Created attachment 1292606 [details] Firefox Description of problem: On my F25 laptop, with Wayland or Gnome Classic, with Firefox (54.0 (64-bit)) or Chrome (60.0.3112.40 (Official Build) beta (64-bit) ) I can't see the bottom squares for utilization. Version-Release number of selected component (if applicable): 4.1.2.1-0.1.el7 How reproducible: Always, I'm testing against internal RHEV.TLV setup.
Also, there is no status information for the clusters on the status cards. The different statuses should all sum to the total count of objects in the card's title. The dashboard_data JSON pull does not include status info for clusters, and the heatMapData is empty. Looks like the problem in is the DashboardDataServlet/DB tier.
My mistake on the N/A on the cluster status card - that is expected. The heat maps are not being populated because no data is being sent from the server. No errors are happening in the SQL queries used for the heatmap data. I looked on the TLV server and this is in the dwhd log (/var/log/ovirt-engine-dwh/virt-engine-dwhd.log): 2017-06-29 05:51:15|Mu5B5g|QaRG6l|mHAkli|OVIRT_ENGINE_DWH|SampleTimeKeepingJob|Default|5|tWarn|tWarn_1|Can not sample data, oVirt Engine is not updating the statistics. Please check your oVirt Engine status.|9704 The message repeats just about every minute from the beginning of the log file on 2017-06-11. I lack additional credentials to triage the RHEV.TLV setup further.
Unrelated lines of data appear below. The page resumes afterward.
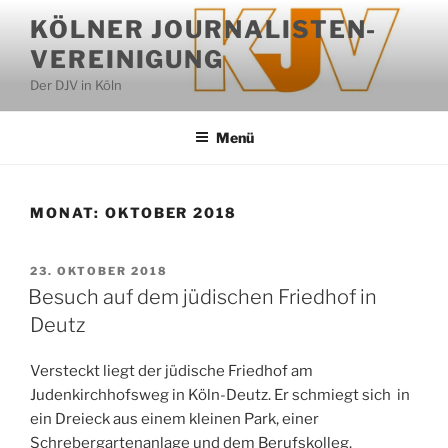
Zum
KÖLNER JOURNALISTEN-
Inhalt
VEREINIGUNG
springen
Der DJV in Köln
Menü
MONAT:
OKTOBER 2018
VERÖFFENTLICHT
23. OKTOBER 2018
AM
Besuch auf dem jüdischen Friedhof in
Deutz
Versteckt liegt der jüdische Friedhof am
Judenkirchhofsweg in Köln-Deutz. Er schmiegt sich in
ein Dreieck aus einem kleinen Park, einer
Schrebergartenanlage und dem Berufskolleg.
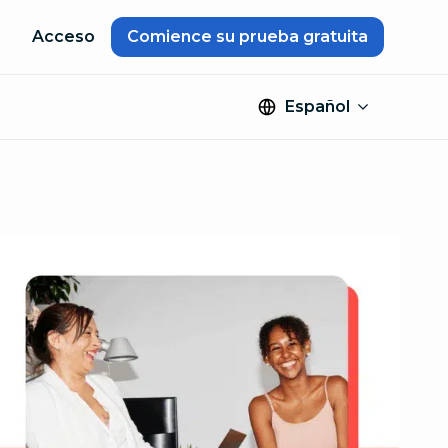
Acceso
Comience su prueba gratuita
Español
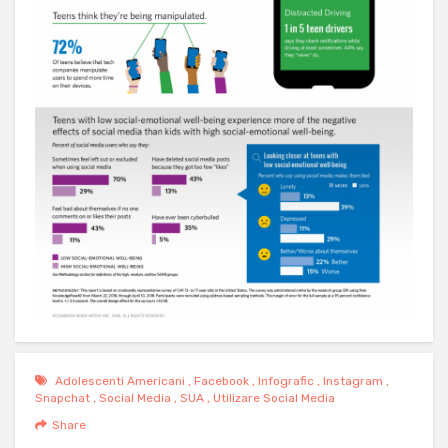
Adolescenti Americani
,
Facebook
,
Infografic
,
Instagram
,
Snapchat
,
Social Media
,
SUA
,
Utilizare Social Media
Share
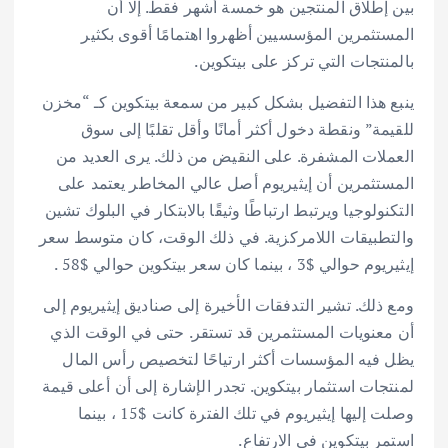
بين إطلاق المنتجين هو خمسة أشهر فقط. إلا أن
المستثمرين المؤسسيين أظهروا اهتمامًا أقوى بكثير
بالمنتجات التي تركز على بيتكوين.
ينبع هذا التفضيل بشكل كبير من سمعة بيتكوين كـ “مخزن
للقيمة” ونقطة دخول أكثر أمانًا وأقل تقلبًا إلى سوق
العملات المشفرة. على النقيض من ذلك. يرى العديد من
المستثمرين أن إيثيريوم أصل عالي المخاطر يعتمد على
التكنولوجيا ويرتبط ارتباطًا وثيقًا بالابتكار في البلوك تشين
والتطبيقات اللامركزية. في ذلك الوقت، كان متوسط سعر
إيثيريوم حوالي $3 ، بينما كان سعر بيتكوين حوالي $58 .
ومع ذلك. تشير التدفقات الأخيرة إلى صناديق إيثيريوم إلى
أن معنويات المستثمرين قد تستقر. حتى في الوقت الذي
يظل فيه المؤسسات أكثر ارتياحًا لتخصيص رأس المال
لمنتجات استثمار بيتكوين. تجدر الإشارة إلى أن أعلى قيمة
وصلت إليها إيثيريوم في تلك الفترة كانت $15 ، بينما
استمر بيتكوين في الارتفاع.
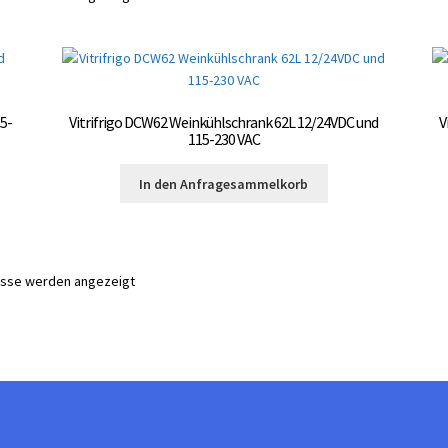
5-
Vitrifrigo DCW62 Weinkühlschrank 62L 12/24VDC und
V
115-230 VAC
In den Anfragesammelkorb
nisse werden angezeigt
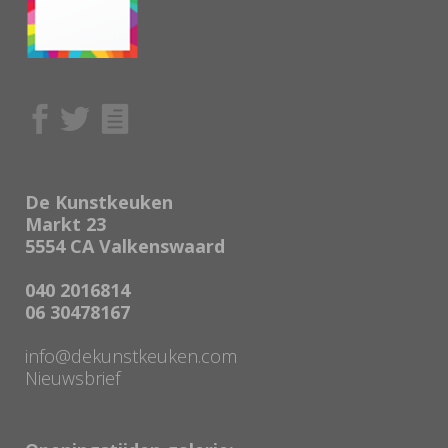
De Kunstkeuken
Markt 23
5554 CA Valkenswaard
040 2016814
06 30478167
info@dekunstkeuken.com
Nieuwsbrief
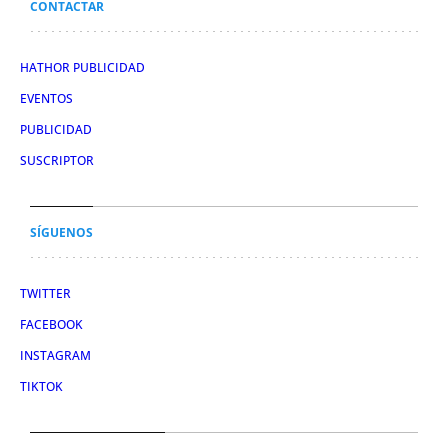
CONTACTAR
HATHOR PUBLICIDAD
EVENTOS
PUBLICIDAD
SUSCRIPTOR
SÍGUENOS
TWITTER
FACEBOOK
INSTAGRAM
TIKTOK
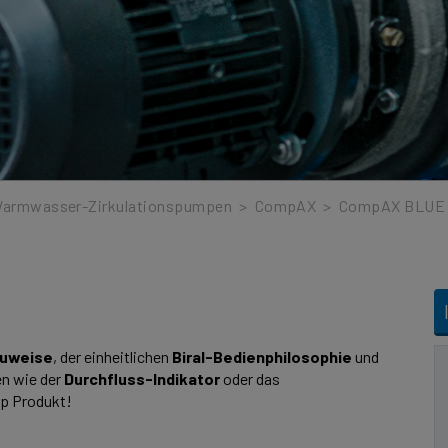
armwasser-Zirkulationspumpen
>
CompAX
>
CompAX BLUE
uweise
, der einheitlichen
Biral-Bedienphilosophie
und
en wie der
Durchfluss-Indikator
oder das
p Produkt!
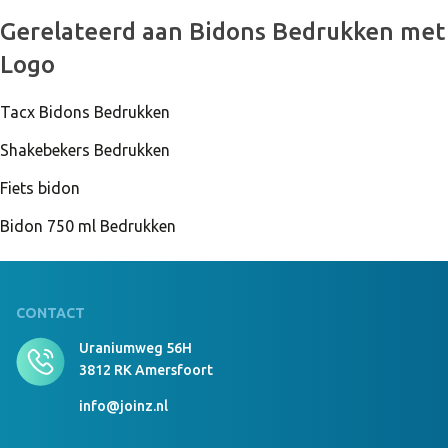
10000 Stuks Op Voorraad
Gerelateerd aan Bidons Bedrukken met
Fles Dumont AZUL
Logo
Tacx Bidons Bedrukken
12000 Stuks Op Voorraad
Fles Dumont NARA
Shakebekers Bedrukken
Fiets bidon
Bidon 750 ml Bedrukken
9500 Stuks Op Voorraad
Fles Dumont AMA
CONTACT
Uraniumweg 56H
3812 RK Amersfoort
info@joinz.nl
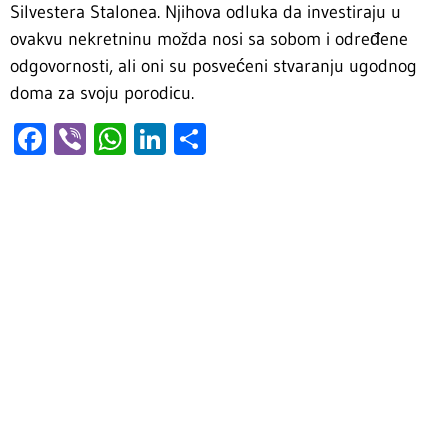
Silvestera Stalonea. Njihova odluka da investiraju u
ovakvu nekretninu možda nosi sa sobom i određene
odgovornosti, ali oni su posvećeni stvaranju ugodnog
doma za svoju porodicu.
Facebook
Viber
WhatsApp
LinkedIn
Share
Hourly aggregation stopped at 2017-06-13 18:00:00+03. I see that dwh was restarted at that time. The log errors are indication that there are issues with engine db connection, The heartbeat does not update every 15 seconds as required. I restarted the service and will check if hourly job starts aggregating again.
Moving to metrics (no more DWH oVirt team?) and assigning to Shirly. Shirly, please decide if to close, or there is an issue requires investigating.
Is that on track to 4.1.5?
(In reply to Yaniv Kaul from comment #5) > Is that on track to 4.1.5? Is that on track for 4.1.6?
(In reply to Yaniv Kaul from comment #6) > (In reply to Yaniv Kaul from comment #5) > > Is that on track to 4.1.5? > > Is that on track for 4.1.6? Ping?
(In reply to Yaniv Kaul from comment #7) > (In reply to Yaniv Kaul from comment #6) > > (In reply to Yaniv Kaul from comment #5) > > > Is that on track to 4.1.5? > > > > Is that on track for 4.1.6? > > Ping? Moved to 4.1.7...
(In reply to Yaniv Kaul from comment #8) > (In reply to Yaniv Kaul from comment #7) > > (In reply to Yaniv Kaul from comment #6) > > > (In reply to Yaniv Kaul from comment #5) > > > > Is that on track to 4.1.5? > > > > > > Is that on track for 4.1.6? > > > > Ping? > > Moved to 4.1.7... This bug is repeated once in a while for customers. The lastHourAgg timestamp is set to a an hour that is a few hours the current time. This causes the dwh to try and aggregate hours that dont yet have samples and daily aggregation to aggregate on empty hour. I could not locate the issue. I know that in rhev-tlv there was a power outage that caused this. I tried to reproduce but could not. I can try to create a workaround for it by comparing the timestamp we plan to update to current time before updating the db and not update if it is not before the current hour. Please let me know if this is acceptable.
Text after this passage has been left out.